Thursday, September 1, 2011

THE BEAUTIFUL IDEA THAT A WASHED-UP FORMER ALCOHOLIC BALLPLAYER OF LIMITED INTELLIGENCE AND A PERENNIAL PH.D CANDIDATE CAN FALL IN LOVE WITH EACH OTHER: Michael Schur discusses in great detail the brilliance of Cheers, noting (among other things) the importance of Vera:
They did such a good job establishing this place at the bar where they spend all this time, and in certain ways, all the characters need it as a place to be. [Vera served as a] genuine reminder that there’s a life that exists outside the camera. If they didn’t have that, it would be The Iceman Cometh and it would be incredibly depressing: These awful fat alcoholics who didn’t leave the stupid bar, but they did a great job reminding you that these people have lives outside of the bar.
And in the midst of discussing his favorite characters:
I loved Coach and Woody because Coach and Woody are very stupid and stupid is the nuclear weapon of comedy. In terms of pure belly laughs, nothing will ever beat stupid people.... On The Office it was sort of half Michael and half Creed. Creed’s all crazy and stupid but Michael’s really the moron, and on Parks and Rec it’s Andy.

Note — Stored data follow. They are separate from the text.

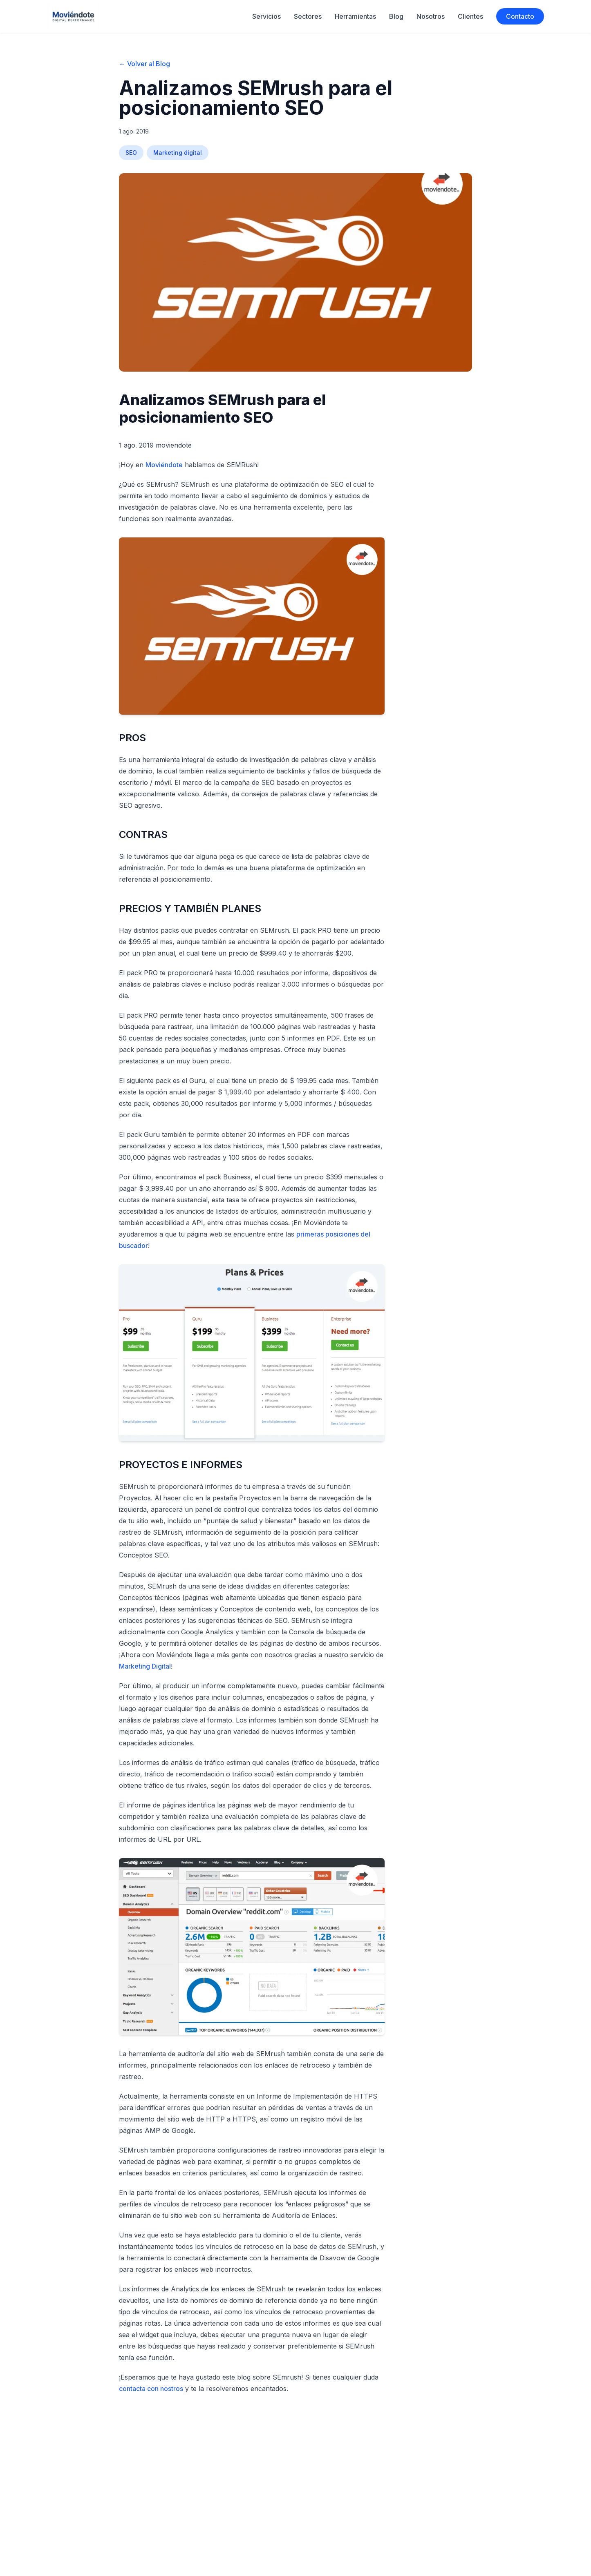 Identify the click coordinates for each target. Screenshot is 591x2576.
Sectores (308, 16)
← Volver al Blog (144, 64)
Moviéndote (164, 465)
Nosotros (430, 16)
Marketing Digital (145, 1666)
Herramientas (355, 16)
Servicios (266, 16)
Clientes (470, 16)
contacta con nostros (151, 2388)
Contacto (520, 16)
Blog (396, 16) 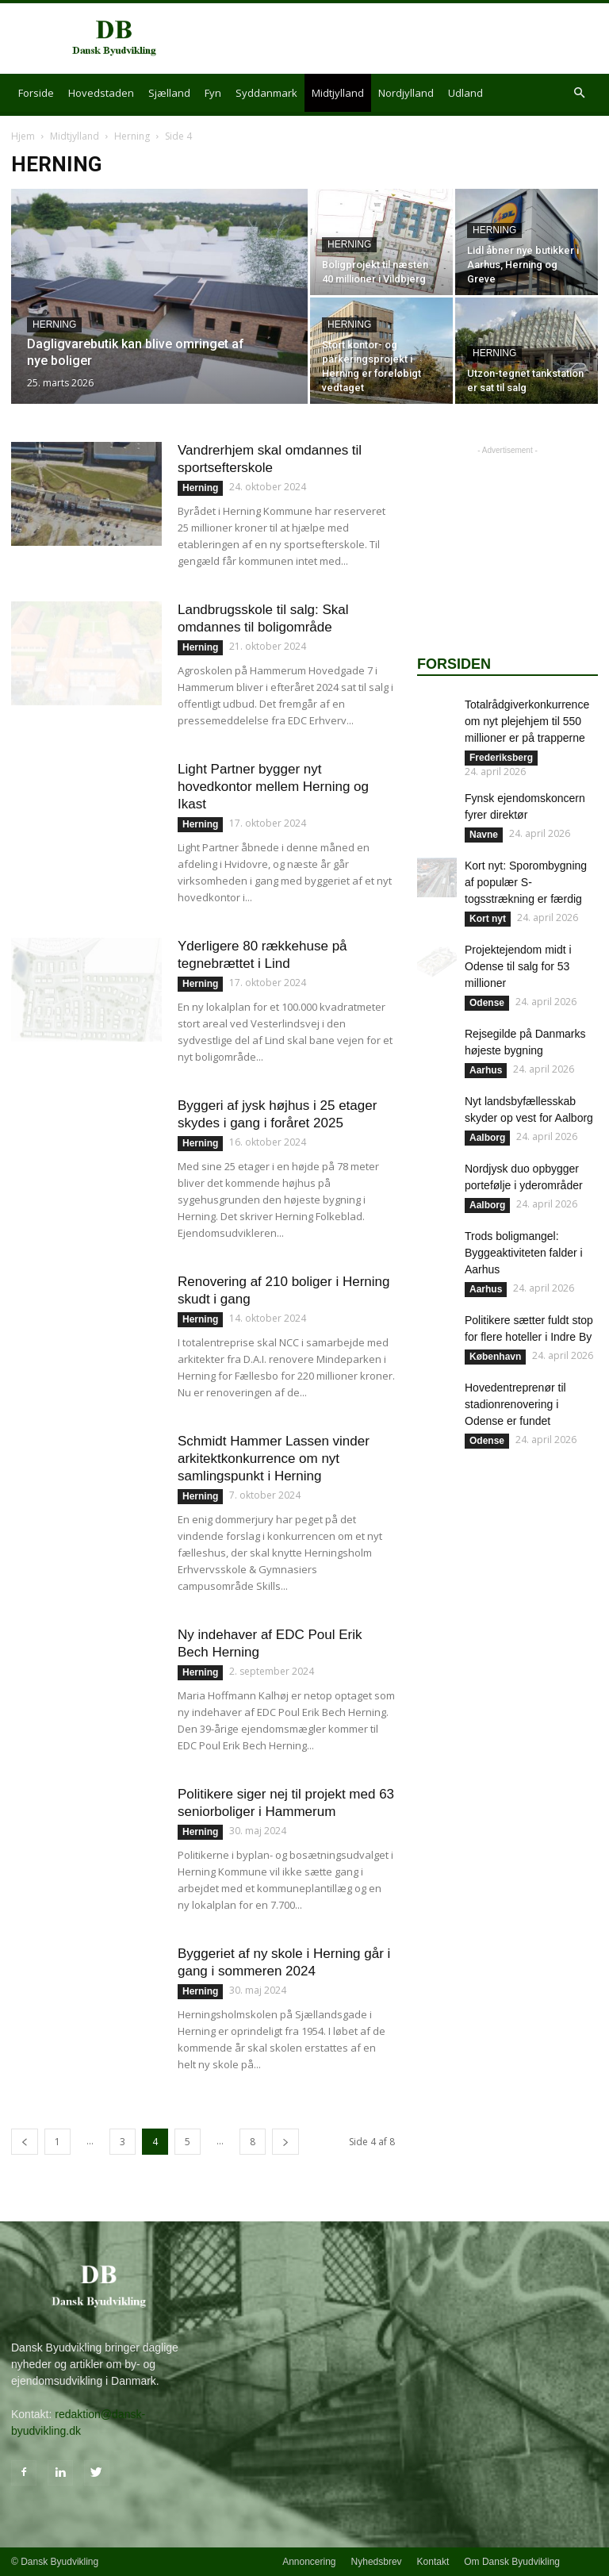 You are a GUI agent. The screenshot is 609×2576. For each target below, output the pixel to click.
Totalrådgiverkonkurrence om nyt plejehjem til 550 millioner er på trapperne (527, 721)
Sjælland (169, 93)
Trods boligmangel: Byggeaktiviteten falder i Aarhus (524, 1253)
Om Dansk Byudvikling (512, 2561)
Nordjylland (406, 93)
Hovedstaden (101, 93)
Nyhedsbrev (376, 2561)
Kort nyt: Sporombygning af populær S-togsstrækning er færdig (526, 882)
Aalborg (487, 1137)
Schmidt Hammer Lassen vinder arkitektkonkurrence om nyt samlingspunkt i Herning (274, 1459)
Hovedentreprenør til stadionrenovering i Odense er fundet (515, 1404)
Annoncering (308, 2561)
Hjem (23, 136)
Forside (36, 93)
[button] (579, 93)
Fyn (213, 93)
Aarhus (485, 1070)
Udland (465, 93)
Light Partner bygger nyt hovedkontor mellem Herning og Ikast (273, 787)
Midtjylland (338, 93)
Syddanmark (266, 93)
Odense (486, 1002)
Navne (483, 834)
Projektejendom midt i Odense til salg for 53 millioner (518, 966)
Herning (132, 136)
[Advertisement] (411, 39)
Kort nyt (487, 918)
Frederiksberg (501, 757)
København (495, 1356)
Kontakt (433, 2561) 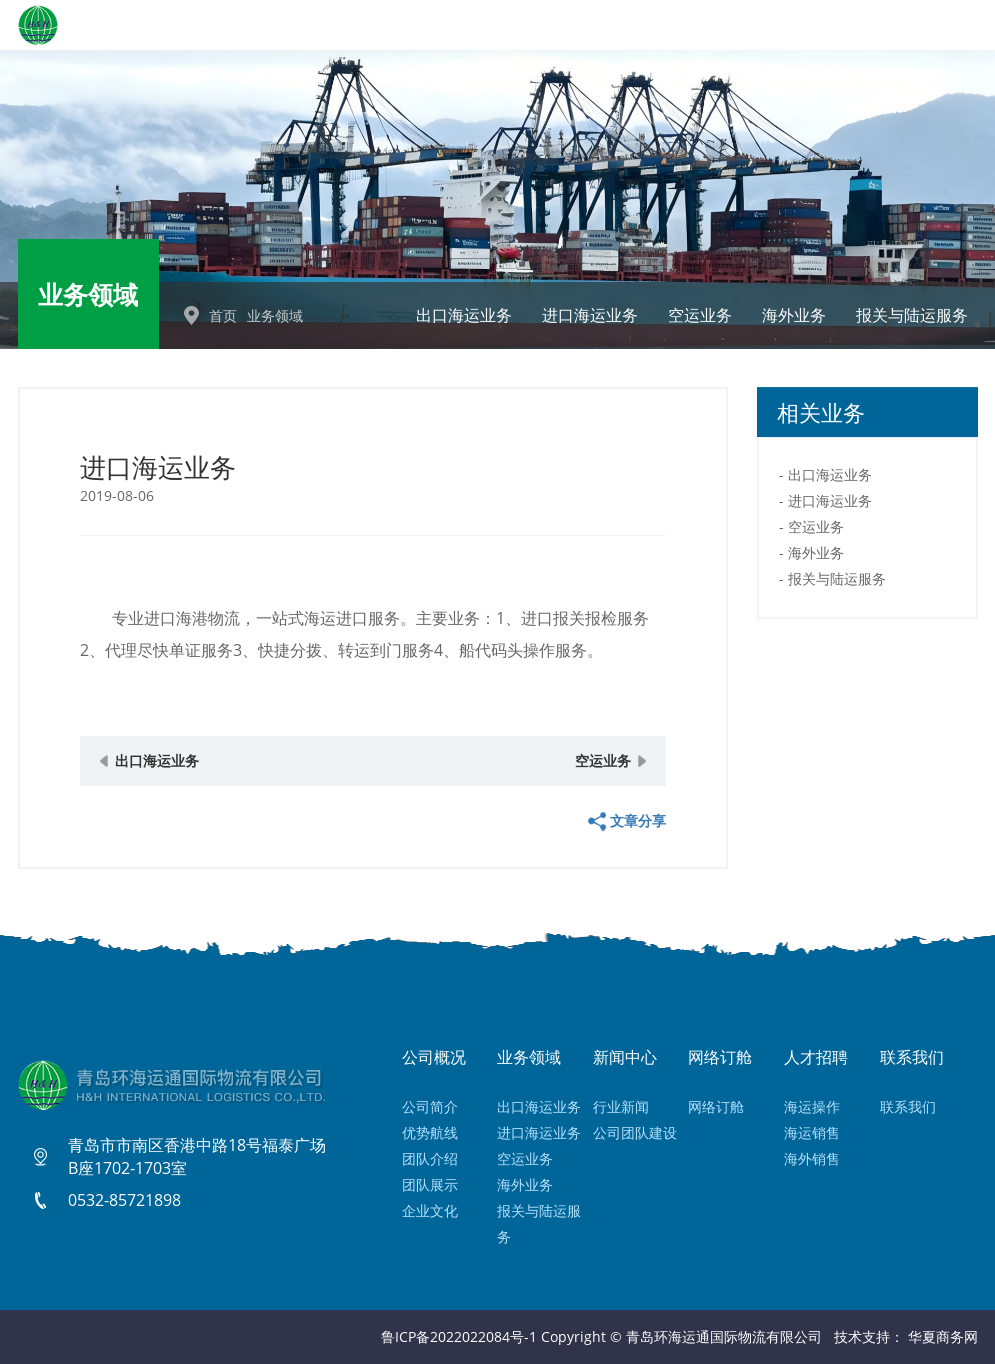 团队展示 (430, 1184)
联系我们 (908, 1106)
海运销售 (812, 1132)
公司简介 (430, 1106)
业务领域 (275, 315)
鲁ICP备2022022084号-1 (459, 1336)
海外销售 (812, 1158)
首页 (223, 315)
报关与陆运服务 (912, 315)
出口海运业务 (464, 315)
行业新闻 (621, 1106)
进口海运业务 (590, 315)
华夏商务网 (943, 1336)
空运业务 (700, 315)
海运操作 (812, 1106)
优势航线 (430, 1132)
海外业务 (794, 315)
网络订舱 (716, 1106)
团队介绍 (430, 1158)
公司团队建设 (635, 1132)
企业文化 (430, 1210) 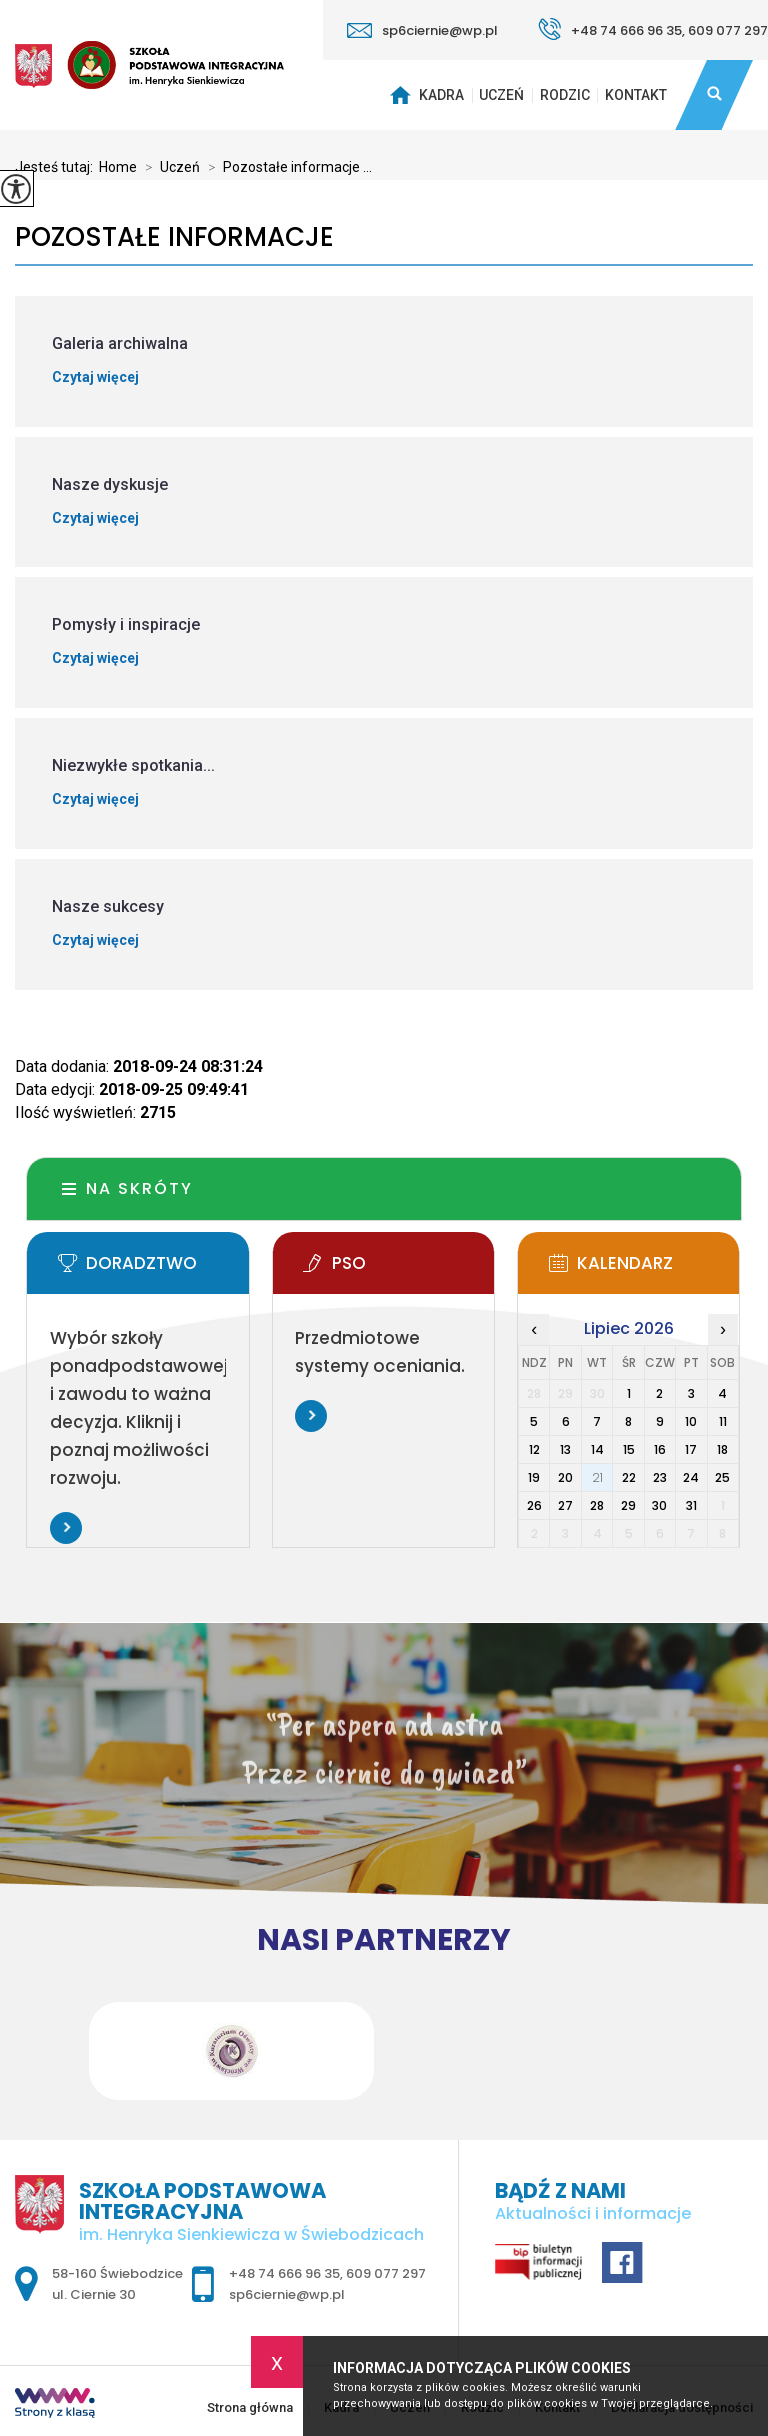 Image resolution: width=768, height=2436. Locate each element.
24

You know pretty much every comedy show has one character whose primary character trait is stupidity, and they always are really funny.

1 comment:

  1. isaac_spaceman3:21 PM

    Maybe part of the problem of commenting on these things is that Schur says so much that there's nothing left to say.  I loved the Office and P&R is my favorite sit-com right now (don't know if I love Louie better, but it's not a sit-com), but until I read this piece and AV Club's ep-by-ep breakdown of last season of P&R and the NYT piece about the Decemberists and Infinite Jest, I didn't know how serious and deep a thinker he is about his craft.  Bonus points for being not creepy or obsessive or self-destructive about it, like, say, Dan Harmon or the angry man whose name rhyme with Surt Kutter.